Without including any pictures, give back all of the data exactly.

> _Data extract_
* * *

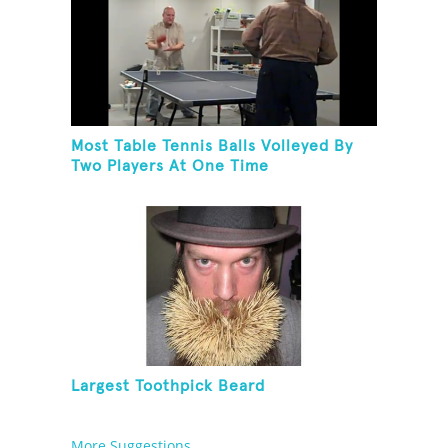
Most Table Tennis Balls Volleyed By
Two Players At One Time
Largest Toothpick Beard
More Suggestions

* * *

> _Written response_
Most Table Tennis Balls Volleyed By
Two Players At One Time
Largest Toothpick Beard
More Suggestions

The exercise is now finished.